Hypothesis Testing in the User Experience

Jeff Sauro, PhD

The science project.

It’s something we all have completed and if you have kids might see each year at the school science fair.

  • Does an expensive baseball travel farther than a cheaper one?
  • Which melts an ice block quicker, salt water or tap water?
  • Does changing the amount of vinegar affect the color when dying Easter eggs?

While the science project might be relegated to the halls of elementary schools or your fading childhood memory, it provides an important lesson for improving the user experience.

The science project provides us with a template for designing a better user experience. Form a clear hypothesis, identify metrics, and collect data to see if there is evidence to refute or confirm it. Hypothesis testing is at the heart of modern statistical thinking and a core part of the Lean methodology.

Instead of approaching design decisions with pure instinct and arguments in conference rooms, form a testable statement, invite users, define metrics, collect data and draw a conclusion.

  • Does requiring the user to double enter an email result result in more valid email addresses?
  • Will labels on the top of form fields or the left of form fields reduce the time to complete the form?
  • Does requiring the last four digits of your Social Security Number improve application rates over asking for a full SSN?
  • Do users have more trust in the website if we include the McAfee security symbol or the Verisign symbol?
  • Do more users make purchases if the checkout button is blue or red?
  • Does a single long form generate higher form submissions than the division of the form on three smaller pages?
  • Will users find items faster using mega menu navigation or standard drop-down navigation?
  • Does the number of monthly invoices a small business sends affect which payment solution they prefer?
  • Do mobile users prefer to download an app to shop for furniture or use the website?

Each of the above questions is both testable and represents real examples. It’s best to have as specific a hypothesis as possible and isolate the variable of interest. Many of these hypotheses can be tested with a simple A/B test, unmoderated usability test, survey or some combination of them all.

Even before you collect any data, there is an immediate benefit gained from forming hypotheses. It forces you and your team to think through the assumptions in your designs and business decisions. For example, many registration systems require users to enter their email address twice. If an email address is wrong, in many cases a company has no communication with a prospective customer.

Requiring two email fields would presumably reduce the number of mistyped email addresses. But just like legislation can have unintended consequences, so do rules in the user interface. Do users just copy and paste their email thus negating the double fields? If you then disable the pasting of email addresses into the field, does this lead to more form abandonment and less overall customers?

Metrics

With a clear hypothesis to test, the next step involves identifying metrics that help quantify the experience. Like most tests, you can use a simple binary metric (yes/no, pass/fail, convert/didn’t convert). For example, you could collect how many users registered using the double email vs. the single email form, how many submitted using the last four numbers of their SSN vs. the full SSN, and how many found an item with the mega menu vs. the standard menu.

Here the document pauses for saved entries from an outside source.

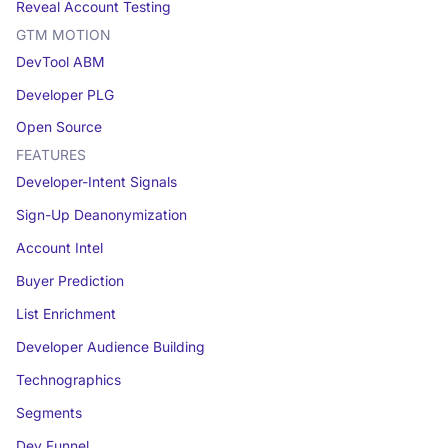
Reveal Account Testing
GTM MOTION
DevTool ABM
Developer PLG
Open Source
FEATURES
Developer-Intent Signals
Sign-Up Deanonymization
Account Intel
Buyer Prediction
List Enrichment
Developer Audience Building
Technographics
Segments
Dev Funnel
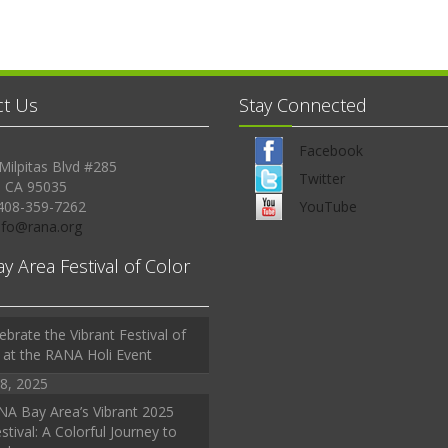
ct Us
Stay Connected
Facebook
Milpitas Blvd #285
Twitter
, CA 95035
408-359-7262
YouTube
Info@rana.org
ay Area Festival of Color
ebrate the Vibrant Festival of
 at the RANA Holi Event
8, 2025
A Bay Area’s Vibrant 2025
stival: A Colorful Journey to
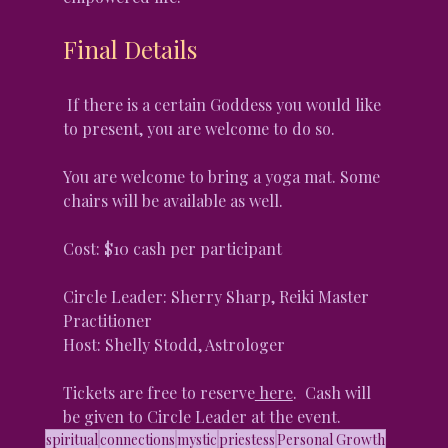
Final Details
 If there is a certain Goddess you would like 
to present, you are welcome to do so.
You are welcome to bring a yoga mat. Some 
chairs will be available as well.
Cost: $10 cash per participant
Circle Leader: Sherry Sharp, Reiki Master 
Practitioner
Host: Shelly Stodd, Astrologer
Tickets are free to reserve
 here
.  Cash will 
be given to Circle Leader at the event.
spiritual
connections
mystic
priestess
Personal Growth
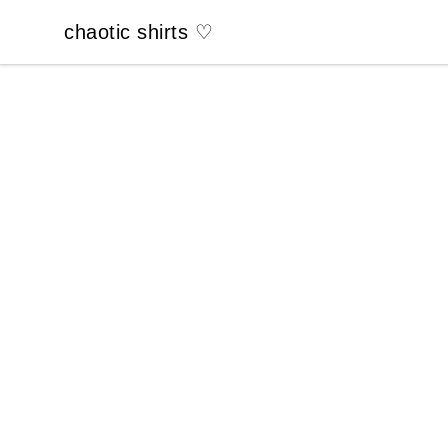
chaotic shirts ♡
chaotic shirts ♡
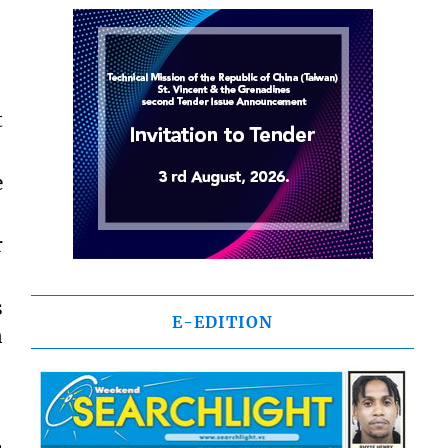
t
e
r
s
E-EDITION
n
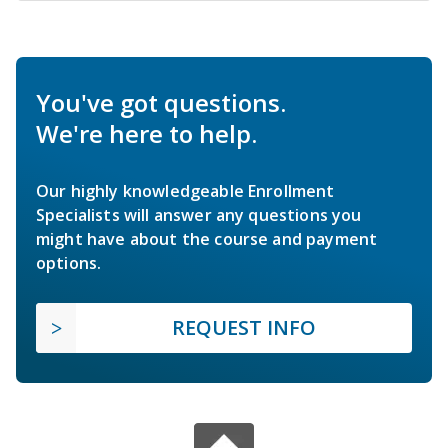
You've got questions.
We're here to help.
Our highly knowledgeable Enrollment
Specialists will answer any questions you
might have about the course and payment
options.
REQUEST INFO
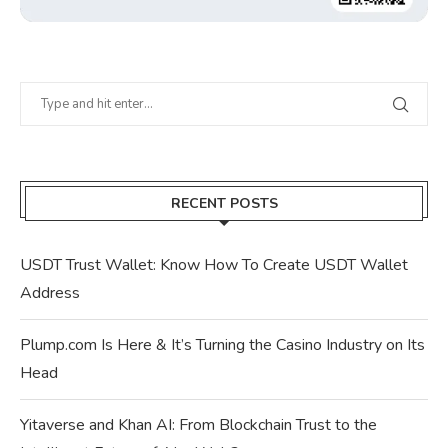
RECENT POSTS
USDT Trust Wallet: Know How To Create USDT Wallet
Address
Plump.com Is Here & It’s Turning the Casino Industry on Its
Head
Yitaverse and Khan AI: From Blockchain Trust to the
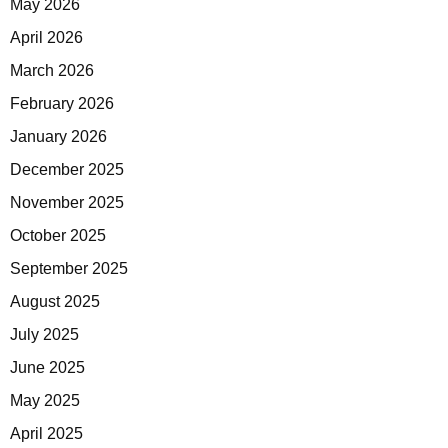
May 2026
April 2026
March 2026
February 2026
January 2026
December 2025
November 2025
October 2025
September 2025
August 2025
July 2025
June 2025
May 2025
April 2025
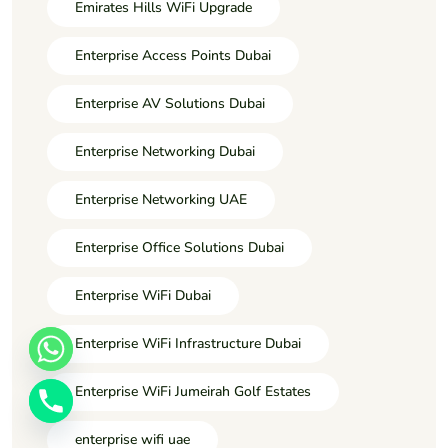
Emirates Hills WiFi Upgrade
Enterprise Access Points Dubai
Enterprise AV Solutions Dubai
Enterprise Networking Dubai
Enterprise Networking UAE
Enterprise Office Solutions Dubai
Enterprise WiFi Dubai
Enterprise WiFi Infrastructure Dubai
Enterprise WiFi Jumeirah Golf Estates
enterprise wifi uae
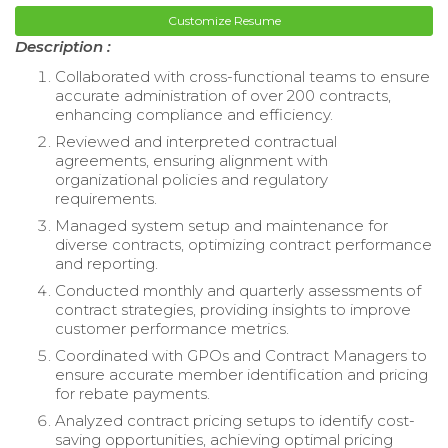
Customize Resume
Description :
Collaborated with cross-functional teams to ensure
accurate administration of over 200 contracts,
enhancing compliance and efficiency.
Reviewed and interpreted contractual
agreements, ensuring alignment with
organizational policies and regulatory
requirements.
Managed system setup and maintenance for
diverse contracts, optimizing contract performance
and reporting.
Conducted monthly and quarterly assessments of
contract strategies, providing insights to improve
customer performance metrics.
Coordinated with GPOs and Contract Managers to
ensure accurate member identification and pricing
for rebate payments.
Analyzed contract pricing setups to identify cost-
saving opportunities, achieving optimal pricing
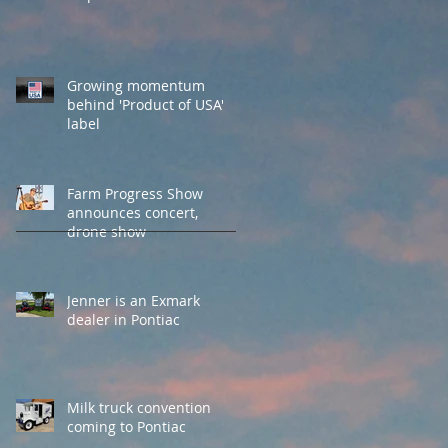
Growing momentum
behind 'Product of USA'
label
Farm Progress Show
announces concert,
drone show
Jenner is an Exmark
dealer in Pontiac
Milk truck convention
coming to Pontiac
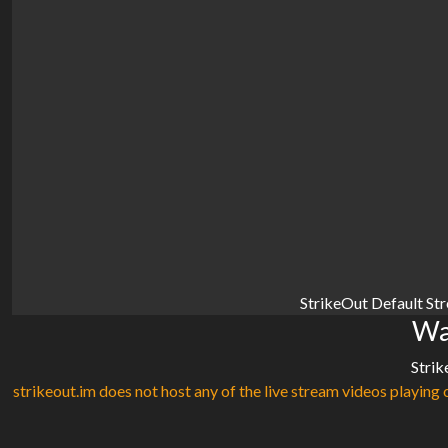
StrikeOut Default St
Wa
Strik
strikeout.im does not host any of the live stream videos playing o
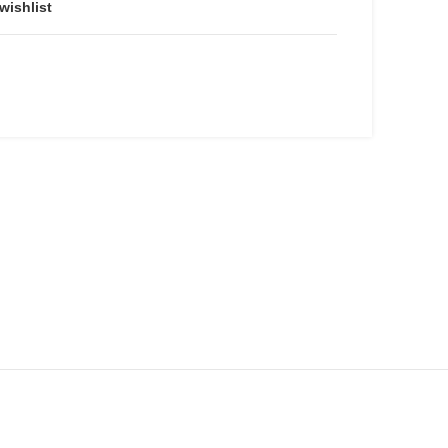
wishlist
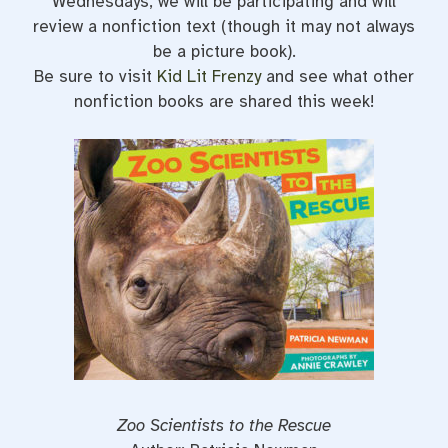
Wednesdays, we will be participating and will
review a nonfiction text (though it may not always
be a picture book).
Be sure to visit
Kid Lit Frenzy
and see what other
nonfiction books are shared this week!
Zoo Scientists to the Rescue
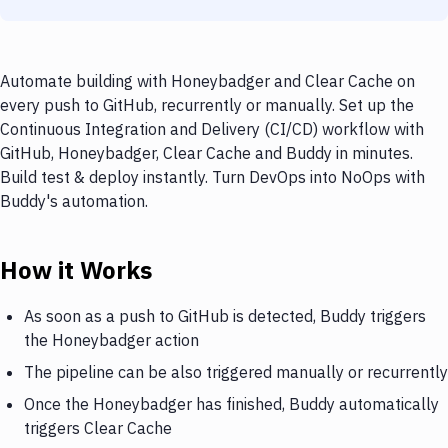
Automate building with Honeybadger and Clear Cache on
every push to GitHub, recurrently or manually. Set up the
Continuous Integration and Delivery (CI/CD) workflow with
GitHub, Honeybadger, Clear Cache and Buddy in minutes.
Build test & deploy instantly. Turn DevOps into NoOps with
Buddy's automation.
How it Works
As soon as a push to GitHub is detected, Buddy triggers
the Honeybadger action
The pipeline can be also triggered manually or recurrently
Once the Honeybadger has finished, Buddy automatically
triggers Clear Cache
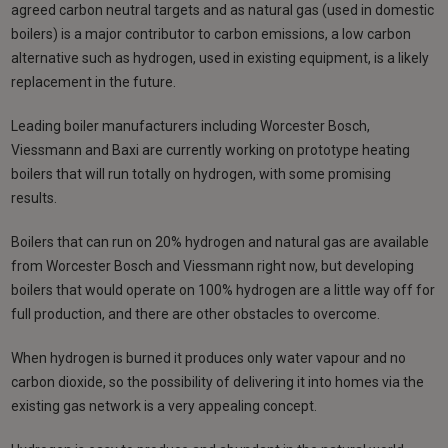
agreed carbon neutral targets and as natural gas (used in domestic
boilers) is a major contributor to carbon emissions, a low carbon
alternative such as hydrogen, used in existing equipment, is a likely
replacement in the future.
Leading boiler manufacturers including Worcester Bosch,
Viessmann and Baxi are currently working on prototype heating
boilers that will run totally on hydrogen, with some promising
results.
Boilers that can run on 20% hydrogen and natural gas are available
from Worcester Bosch and Viessmann right now, but developing
boilers that would operate on 100% hydrogen are a little way off for
full production, and there are other obstacles to overcome.
When hydrogen is burned it produces only water vapour and no
carbon dioxide, so the possibility of delivering it into homes via the
existing gas network is a very appealing concept.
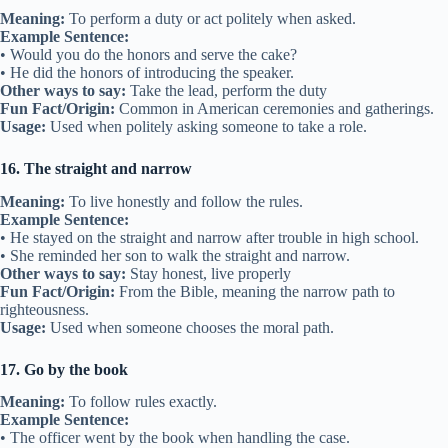
Meaning:
To perform a duty or act politely when asked.
Example Sentence:
• Would you do the honors and serve the cake?
• He did the honors of introducing the speaker.
Other ways to say:
Take the lead, perform the duty
Fun Fact/Origin:
Common in American ceremonies and gatherings.
Usage:
Used when politely asking someone to take a role.
16. The straight and narrow
Meaning:
To live honestly and follow the rules.
Example Sentence:
• He stayed on the straight and narrow after trouble in high school.
• She reminded her son to walk the straight and narrow.
Other ways to say:
Stay honest, live properly
Fun Fact/Origin:
From the Bible, meaning the narrow path to
righteousness.
Usage:
Used when someone chooses the moral path.
17. Go by the book
Meaning:
To follow rules exactly.
Example Sentence:
• The officer went by the book when handling the case.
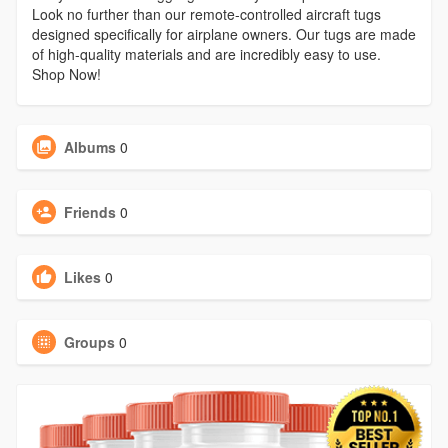
Look no further than our remote-controlled aircraft tugs
designed specifically for airplane owners. Our tugs are made
of high-quality materials and are incredibly easy to use.
Shop Now!
Albums
0
Friends
0
Likes
0
Groups
0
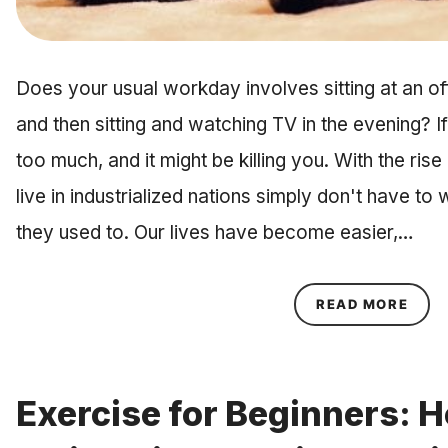
Does your usual workday involves sitting at an of
and then sitting and watching TV in the evening? If i
too much, and it might be killing you. With the ri
live in industrialized nations simply don't have to
they used to. Our lives have become easier,…
ABOU
READ MORE
Exercise for Beginners: H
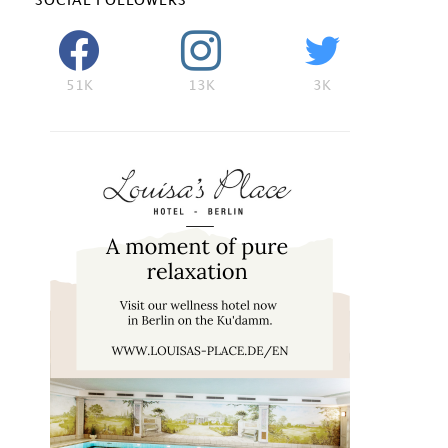
SOCIAL FOLLOWERS
51K
13K
3K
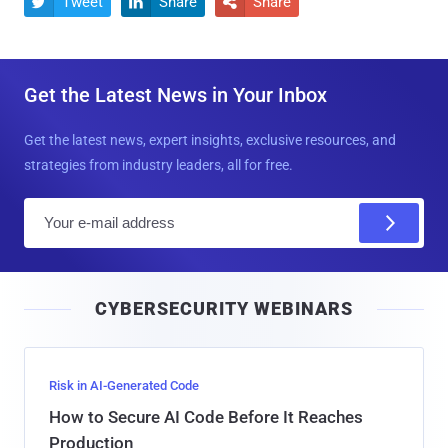
Tweet
Share
Share



Get the Latest News in Your Inbox
Get the latest news, expert insights, exclusive resources, and
strategies from industry leaders, all for free.
E
m
a
i
CYBERSECURITY WEBINARS
l
Risk in AI-Generated Code
How to Secure AI Code Before It Reaches
Production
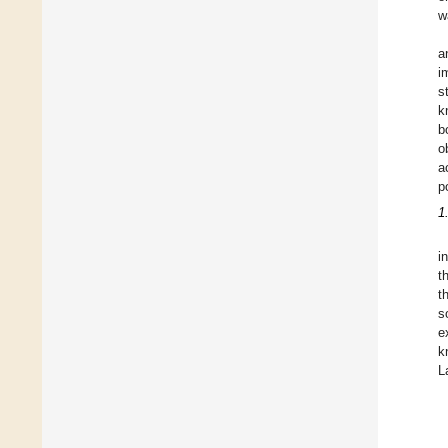
w
a
i
s
k
b
o
a
p
1
i
t
t
s
e
k
L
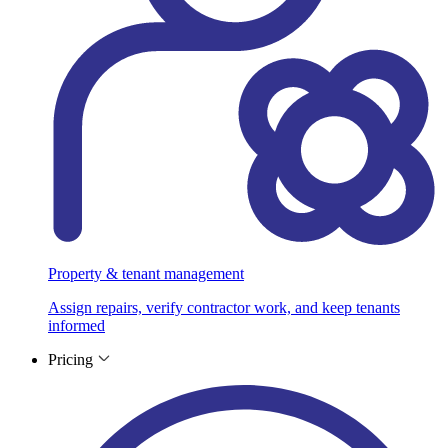
Property & tenant management
Assign repairs, verify contractor work, and keep tenants
informed
Pricing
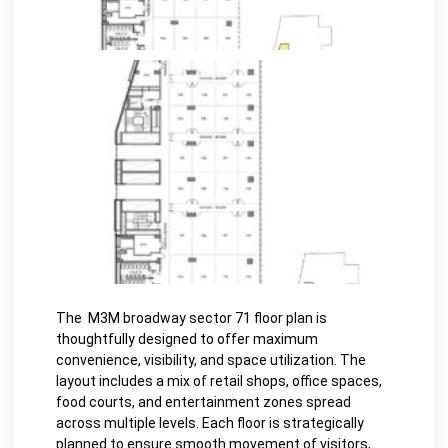
The M3M broadway sector 71 floor plan is
thoughtfully designed to offer maximum
convenience, visibility, and space utilization. The
layout includes a mix of retail shops, office spaces,
food courts, and entertainment zones spread
across multiple levels. Each floor is strategically
planned to ensure smooth movement of visitors,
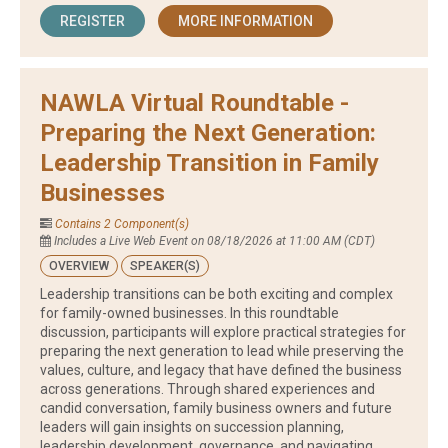
REGISTER
MORE INFORMATION
NAWLA Virtual Roundtable -
Preparing the Next Generation:
Leadership Transition in Family
Businesses
Contains 2 Component(s)
Includes a Live Web Event on 08/18/2026 at 11:00 AM (CDT)
OVERVIEW
SPEAKER(S)
Leadership transitions can be both exciting and complex
for family-owned businesses. In this roundtable
discussion, participants will explore practical strategies for
preparing the next generation to lead while preserving the
values, culture, and legacy that have defined the business
across generations. Through shared experiences and
candid conversation, family business owners and future
leaders will gain insights on succession planning,
leadership development, governance, and navigating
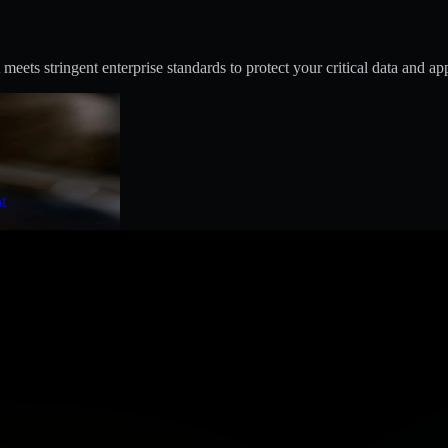
s stringent enterprise standards to protect your critical data and app
t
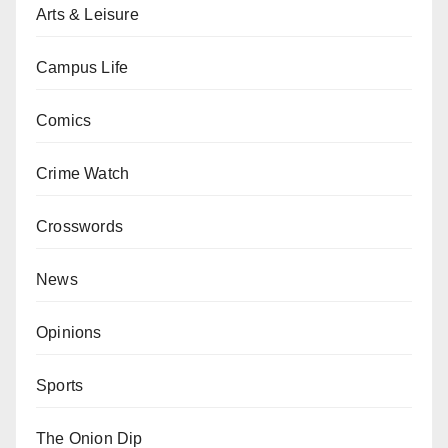
Arts & Leisure
Campus Life
Comics
Crime Watch
Crosswords
News
Opinions
Sports
The Onion Dip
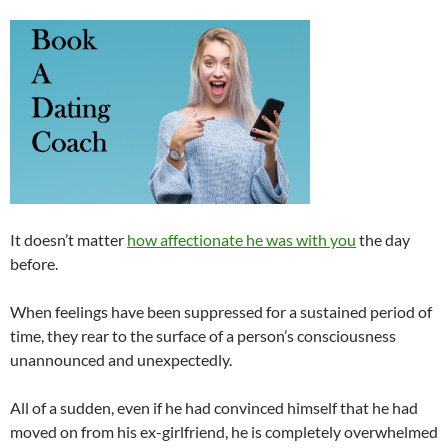
It doesn’t matter
how affectionate he was with you
the day
before.
When feelings have been suppressed for a sustained period of
time, they rear to the surface of a person’s consciousness
unannounced and unexpectedly.
All of a sudden, even if he had convinced himself that he had
moved on from his ex-girlfriend, he is completely overwhelmed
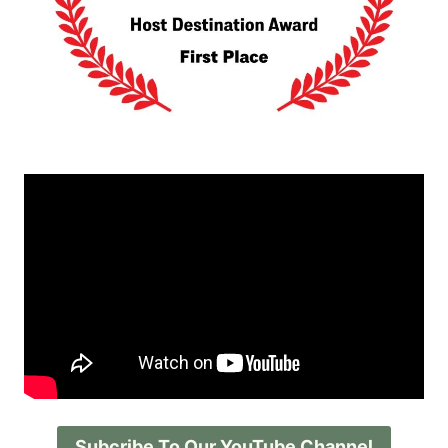
Subcribe To Our YouTube Channel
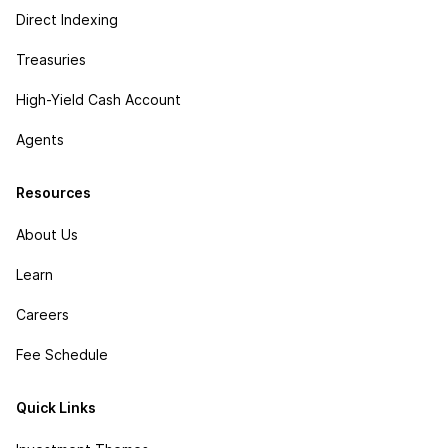
Direct Indexing
Treasuries
High-Yield Cash Account
Agents
Resources
About Us
Learn
Careers
Fee Schedule
Quick Links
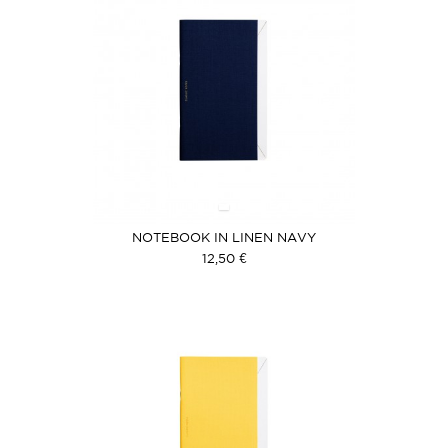
NOTEBOOK IN LINEN NAVY
12,50 €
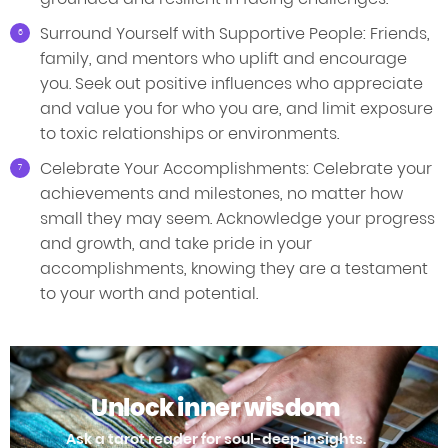
Surround Yourself with Supportive People: Friends,
family, and mentors who uplift and encourage
you. Seek out positive influences who appreciate
and value you for who you are, and limit exposure
to toxic relationships or environments.
Celebrate Your Accomplishments: Celebrate your
achievements and milestones, no matter how
small they may seem. Acknowledge your progress
and growth, and take pride in your
accomplishments, knowing they are a testament
to your worth and potential.
Unlock inner wisdom
Ask a tarot reader for soul-deep insights.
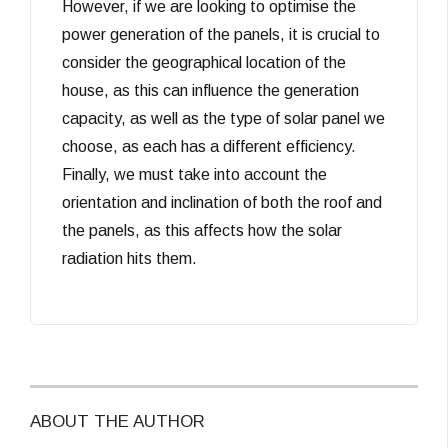
However, if we are looking to optimise the
power generation of the panels, it is crucial to
consider the geographical location of the
house, as this can influence the generation
capacity, as well as the type of solar panel we
choose, as each has a different efficiency.
Finally, we must take into account the
orientation and inclination of both the roof and
the panels, as this affects how the solar
radiation hits them.
ABOUT THE AUTHOR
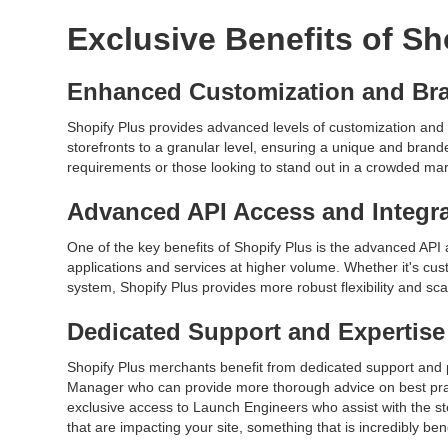
Exclusive Benefits of Sh
Enhanced Customization and Br
Shopify Plus provides advanced levels of customization and 
storefronts to a granular level, ensuring a unique and brande
requirements or those looking to stand out in a crowded ma
Advanced API Access and Integr
One of the key benefits of Shopify Plus is the advanced API a
applications and services at higher volume. Whether it's c
system, Shopify Plus provides more robust flexibility and scal
Dedicated Support and Expertise
Shopify Plus merchants benefit from dedicated support an
Manager who can provide more thorough advice on best practi
exclusive access to Launch Engineers who assist with the st
that are impacting your site, something that is incredibly be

Binary metrics are simple, but they usually can’t fully describe the experience. This is why we routinely collect multiple metrics, both performance and attitudinal. You can measure the time it takes users to submit alternate versions of the forms, or the time it takes to find items using different menus. Rating scales and forced ranking questions are good ways of measuring preferences for downloading apps or choosing a payment solution.

With a clear research hypothesis and some appropriate metrics, the next steps involve collecting data from the right users and analyzing the data statistically to test the hypothesis. Technically we rework our research hypothesis into what’s called the Null Hypothesis, then look for evidence against the Null Hypothesis, usually in the form of the p-value. This is of course a much larger topic we cover in Quantifying the User Experience.

While the process of subjecting data to statistical analysis intimidates many designers and researchers (recalling those school memories again), remember that the hardest and most important part is working with a good testable hypothesis. It takes practice to convert fuzzy business questions into testable hypotheses. Once you’ve got that down, the rest is mechanics that we can help with.